Quelles évolutions ou réactions vous ont le plus surpris sur les marchés des valeurs après que la pandémie s'est déclarée?
C’est la rapidité de leur effondrement qui a été la plus surprenante. L’indice S&P 500 a accusé la correction la plus fulgurante jamais enregistrée, non la plus forte, mais la plus rapide. Les investisseurs n’ont guère eu le temps de réagir. Ce qui m’a également étonné, c’est la célérité avec laquelle les gouvernements ont réussi à ficeler des paquets d’aides. Et s’ils ont réagi ainsi, c’est parce qu’ils ont très bien compris le mécanisme de la crise: du fait du confinement, les entreprises et les ménages enregistrent des pertes de revenus, car les commerces et les usines ferment. Mais comme ils doivent continuer à supporter des charges, ils souffrent assez vite d’un manque de trésorerie. Les gouvernements ont donc mis des liquidités à disposition très rapidement, ce qui est un bon signe. Je pense que cette capacité à agir vite est l’une des leçons qu’ils ont tirée de la crise financière de 2008.
On s’attend à ce que l’économie mondiale se contracte considérablement en 2020. Quels sont les principaux facteurs qui permettraient d’éviter une crise prolongée?

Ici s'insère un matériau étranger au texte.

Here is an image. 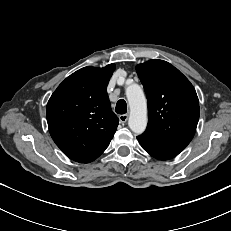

Nous tablons sur un recul du produit intérieur brut mondial de 3,6% en 2020, principalement en raison de l’effondrement massif de l’économie au deuxième trimestre, lequel va plomber la croissance moyenne sur l’ensemble de l’année, même si nous nous attendons à une forte reprise aux troisième et quatrième trimestres. Nous estimons que les dispositions de politique budgétaire et monétaire annoncées jusqu’à présent sont suffisantes pour éviter une dépression. Comme les mesures de confinement s’assouplissent, nous pensons que la croissance pourrait redémarrer relativement vite, à condition bien sûr que la propagation du virus soit enrayée et qu’une deuxième vague d’infections reste maîtrisable. Il faut également que les mesures de soutien soient suffisantes pour endiguer une cascade de faillites. Si les entreprises parviennent à surmonter le confinement, les commerces et les usines rouvriront et l’activité économique pourra se normaliser. Toutefois, si des sociétés déposent le bilan pendant la crise, il n’y aura pas de retour à la normale et nous pourrions connaître une crise économique prolongée. La croissance est grippée pour l’instant, mais un ensemble de mesures appropriées devrait permettre d’éviter que le marasme ne s’installe dans la durée.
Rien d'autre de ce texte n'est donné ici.